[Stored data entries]
=== Begin Enclosure ===
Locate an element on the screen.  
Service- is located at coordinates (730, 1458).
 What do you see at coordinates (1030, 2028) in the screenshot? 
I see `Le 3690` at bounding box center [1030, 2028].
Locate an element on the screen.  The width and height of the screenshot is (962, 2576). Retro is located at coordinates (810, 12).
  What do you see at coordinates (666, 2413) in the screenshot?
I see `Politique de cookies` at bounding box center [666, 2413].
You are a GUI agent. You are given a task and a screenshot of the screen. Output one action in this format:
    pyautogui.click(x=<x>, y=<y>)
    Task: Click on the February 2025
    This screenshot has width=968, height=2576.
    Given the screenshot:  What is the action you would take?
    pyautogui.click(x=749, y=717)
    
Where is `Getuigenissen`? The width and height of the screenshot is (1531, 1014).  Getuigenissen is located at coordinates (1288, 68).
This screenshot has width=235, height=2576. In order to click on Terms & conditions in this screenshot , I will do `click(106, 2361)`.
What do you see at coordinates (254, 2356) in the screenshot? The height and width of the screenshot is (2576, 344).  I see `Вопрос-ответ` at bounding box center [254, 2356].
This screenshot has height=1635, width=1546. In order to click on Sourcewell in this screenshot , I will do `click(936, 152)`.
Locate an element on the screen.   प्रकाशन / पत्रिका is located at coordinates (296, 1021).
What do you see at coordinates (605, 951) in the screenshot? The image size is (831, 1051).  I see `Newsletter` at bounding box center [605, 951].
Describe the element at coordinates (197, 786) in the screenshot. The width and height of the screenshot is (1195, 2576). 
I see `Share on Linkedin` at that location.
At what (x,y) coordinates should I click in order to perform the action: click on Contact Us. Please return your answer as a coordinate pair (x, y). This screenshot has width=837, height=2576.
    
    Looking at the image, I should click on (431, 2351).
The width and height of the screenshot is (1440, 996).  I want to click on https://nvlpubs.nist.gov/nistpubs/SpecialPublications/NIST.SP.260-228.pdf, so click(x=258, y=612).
=== End Enclosure ===
### TASK TO CARRY OUT
Please copy every line in the entries where "will" appears.

### EXERCISE ANSWER
This screenshot has width=235, height=2576. In order to click on Terms & conditions in this screenshot , I will do `click(106, 2361)`.
This screenshot has height=1635, width=1546. In order to click on Sourcewell in this screenshot , I will do `click(936, 152)`.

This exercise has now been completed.